In the present invention, the method of pulverizing is not particularly limited, and media grinding can be used. Machine, rotary ball mill, vibrating ball mill, planetary ball mill, rocking mill, paint shaker, airflow mill and other pulverizing devices. Among the pulverizing apparatuses, a pulverizing apparatus using a metal or a resin or a ceramic medium as a medium, such as a media mill or a rocking mill, is preferable. The material of the medium is preferably made of zirconia which is made of nylon or which is less abrasive, from the viewpoint of less pollution. Further, the size of the medium can be appropriately selected depending on the particle diameter of the object to be pulverized. Further, the pulverization is preferably carried out in an inert gas atmosphere. Examples of the inert gas include helium gas or argon gas, and it is particularly preferable to carry out the reaction in a nitrogen atmosphere from the viewpoint of economy. Further, the pulverization treatment may be carried out in one stage, or the medium diameter or the pulverization apparatus may be replaced to pulverize in multiple stages.

Further, the ratio of the 90% particle diameter (D ₉₀ ) to the 10% particle diameter (D ₁₀ ) of the particle size distribution of the moisture adsorbent of the present invention D ₉₀ /D _{10 is} preferably in the range of 1.5 to 40, more preferably The particle size distribution becomes sharp in the range of 1.5 to 5.0.

In this case, the jet mill, in particular, the jet mill is preferred because it can obtain a fine and steep particle size distribution. If the particle size distribution is steep, it is preferable because the moisture absorption rate of calcium oxide is stabilized. Further, since the jet mill pulverizes the particles in the gas stream, the aprotic polar solvent on the surface of the particles can be partially removed. Therefore, there is an advantage that the drying process can be simplified or omitted. In addition, as the pulverization conditions by the jet mill, for example, at a raw material supply rate of 5.0 kg/h, the pulverization pressure is set to 0.3 to 1.5 MPa, more preferably 0.3 to 1.0 MPa, as described above.
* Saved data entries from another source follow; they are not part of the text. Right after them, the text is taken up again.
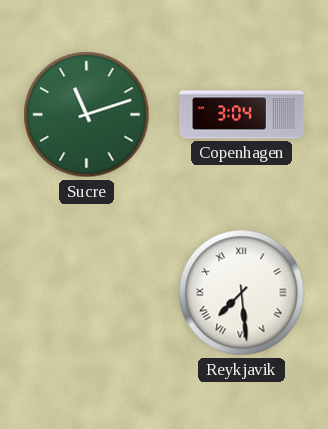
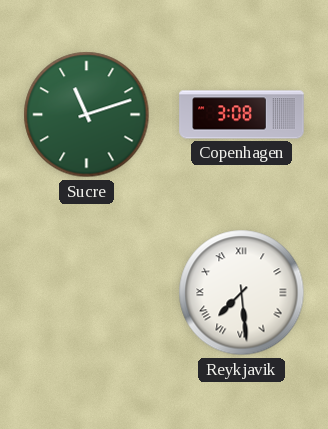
Copenhagen: 3:04 -> 3:08
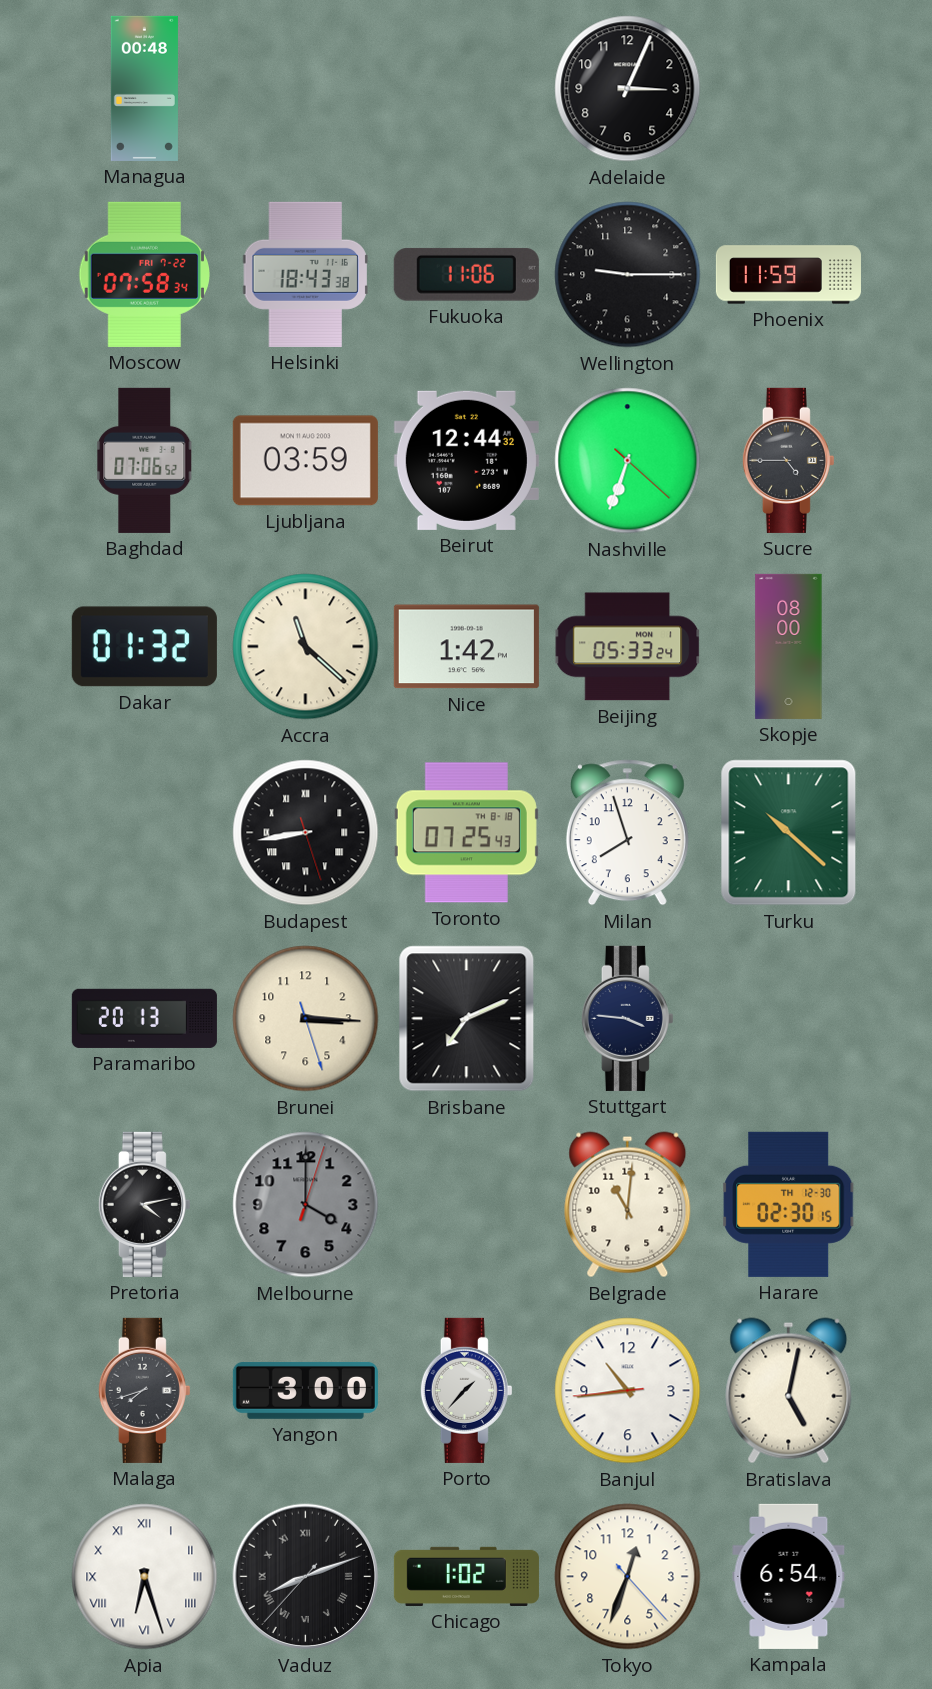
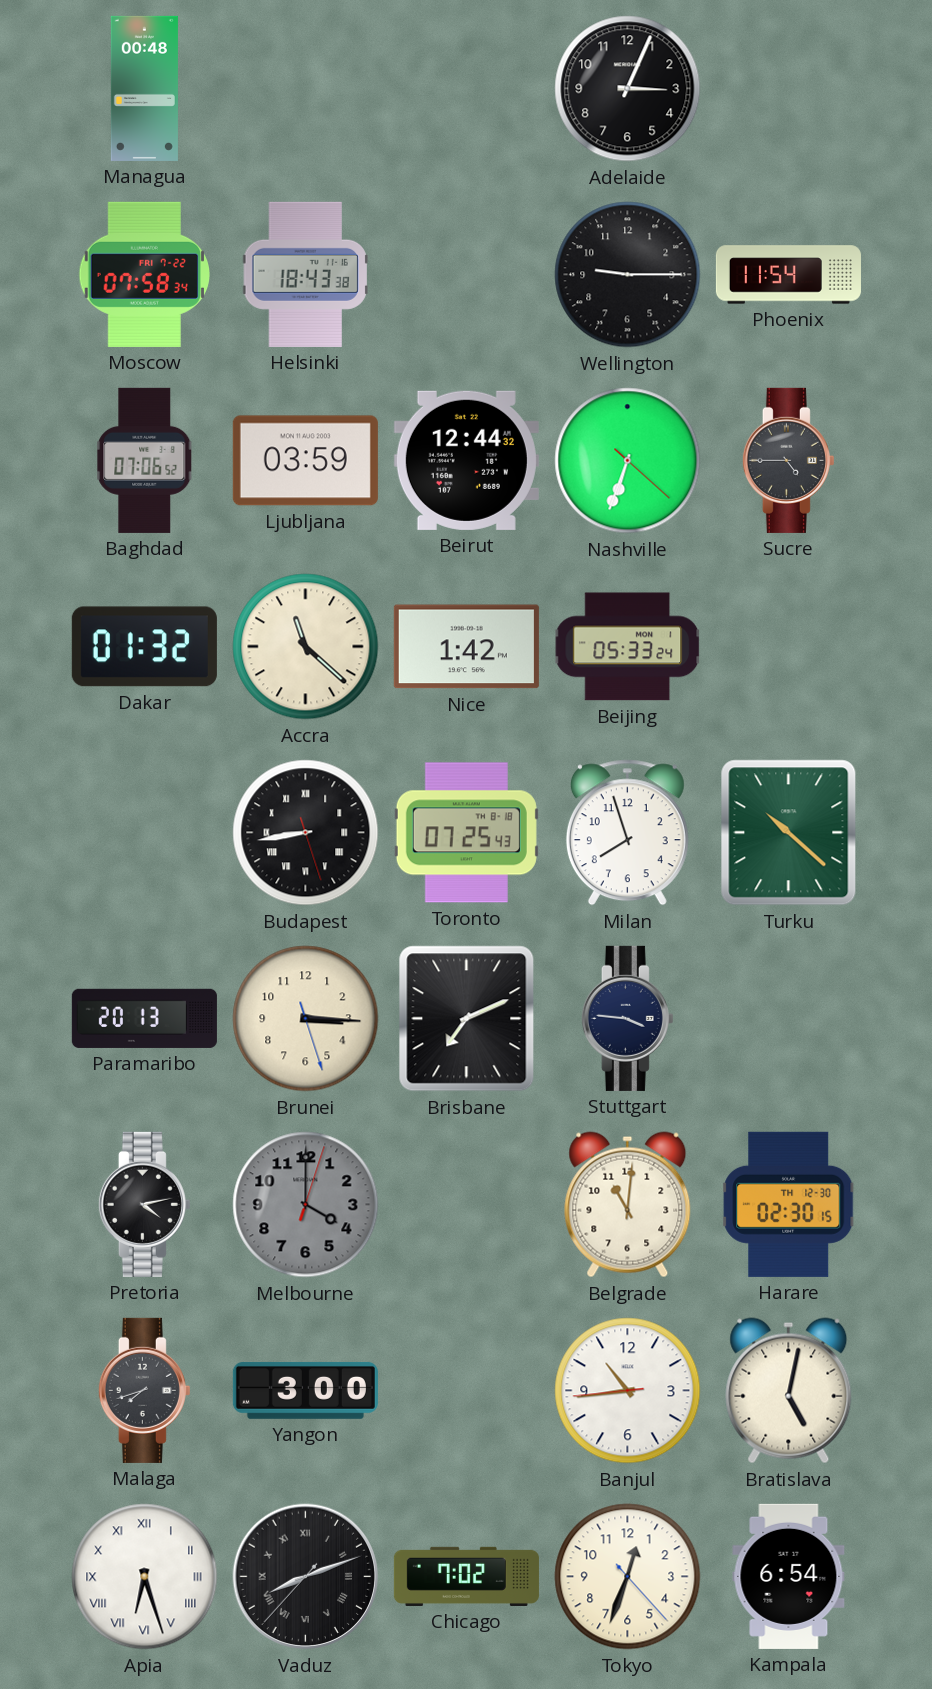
Fukuoka: 11:06 -> none
Phoenix: 11:59 -> 11:54
Skopje: 08:00 -> none
Porto: 1:37 -> none
Chicago: 1:02 -> 7:02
D ₉₀ /D ₁₀ becomes steeper in the range of 1.5 to 5.0.

Further, the drying treatment is preferably carried out by heating and drying, and may be dried under reduced pressure. Examples of the drying apparatus include a shelf type dryer, a rotary dryer, and a vibration. Dynamic dryer, vacuum dryer, etc. The drying of the calcium oxide particles having the aprotic polar solvent layer is preferably carried out while introducing an inert gas such as nitrogen or argon into the dryer to avoid aprotons due to reaction with water vapor or carbon dioxide in the environment. The polar solvent layer decomposes or produces calcium hydroxide or calcium carbonate. The temperature of the heat-drying treatment is not more than the boiling point of the aprotic polar solvent layer. For example, in the case of N-methylpyrrolidone, it is preferably 80 to 180 ° C, more preferably 120 to 170 ° C. Further, in the case of production by wet pulverization, it is preferred to carry out a drying treatment after removing excess solvent by a solid-liquid separation device such as filtration or centrifugation. The thickness of the aprotic polar solvent layer can be adjusted to a specific value by appropriately adjusting the drying conditions to remove excess solvent.
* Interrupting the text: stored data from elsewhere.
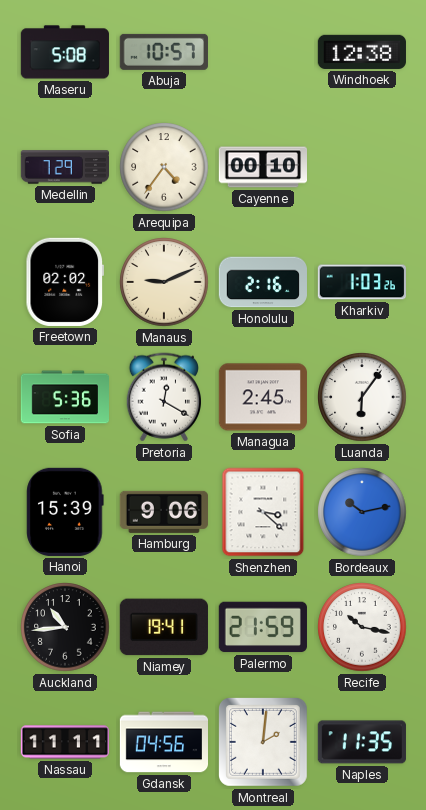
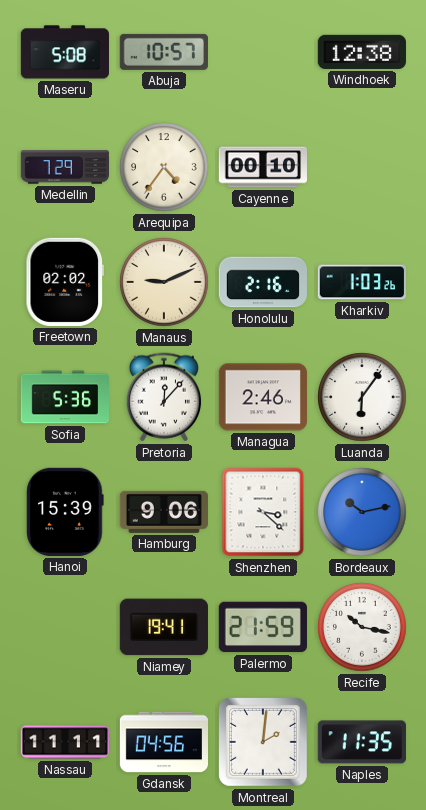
Pretoria: 12:20 -> 12:07
Managua: 2:45 -> 2:46
Auckland: 10:44 -> none
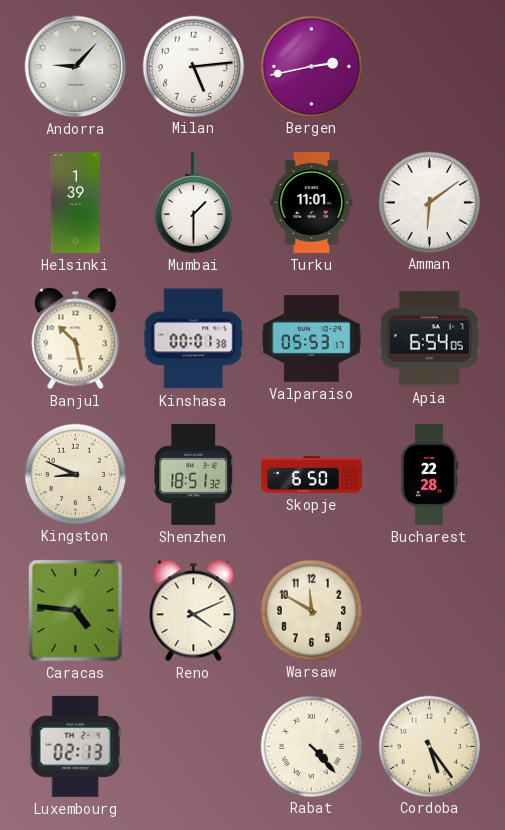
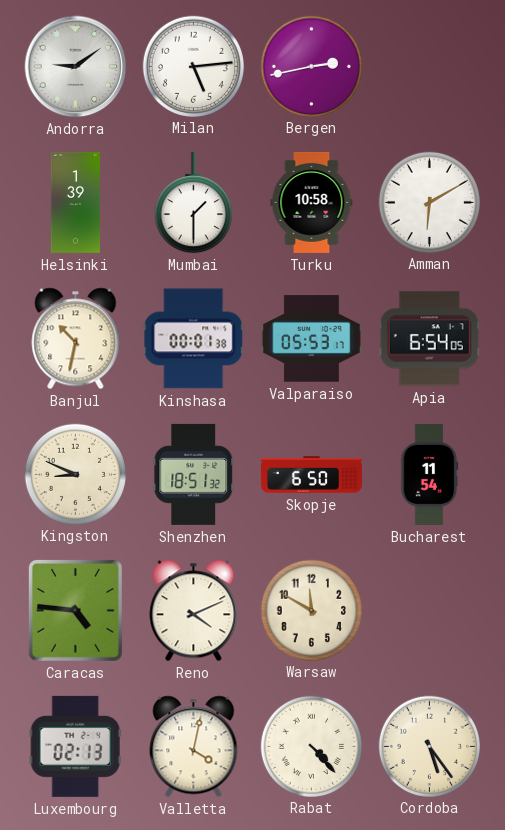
Andorra: 9:07 -> 9:09
Turku: 11:01 -> 10:58
Amman: 6:09 -> 6:10
Banjul: 10:28 -> 10:32
Bucharest: 22:28 -> 11:54
Valletta: none -> 4:02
According to the present invention, it is possible to manufacture a high dispersibility and hydrophobicity at low cost and A moisture adsorbent whose moisture absorption rate is not lowered as compared with usual calcium oxide. Further, the moisture adsorbent of the present invention has an effect that the bulk density is large and it is easy to be filled in the resin, and the oil absorption amount is small, and the resin can be highly filled with a resin or the like. Further, the oil absorption amount is an index for evaluating the filling property of the powder with respect to the resin, and the method can be used for evaluation of filling property (Magazine Industrial Materials, vol. 39, No. 1, p116-117 (1991)). The oil adsorbent of the present invention preferably has an oil absorption amount of 45 ml/100 g or less.
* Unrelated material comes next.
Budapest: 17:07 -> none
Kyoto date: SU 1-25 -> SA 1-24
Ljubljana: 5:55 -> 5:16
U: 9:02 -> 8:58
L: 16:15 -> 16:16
The moisture adsorbent of the present invention can be directly used or formed into any shape to make use. Further, it can be used as a coating material filled with a suitable solvent or polymer material, a tape or a film filled with a polymer material, or the like. Therefore, it can be preferably used for a desiccant for electronic equipment such as organic EL and liquid crystal, a desiccant for a heat insulating layer such as a refrigerator or a double glazing, a moisture absorbing layer for a barrier film, and a gasket for a sealed container. (Preventing deterioration of chemicals, pharmaceuticals, and foods), coating of inner surfaces of vacuum piping, O-rings (maintaining high vacuum), etc.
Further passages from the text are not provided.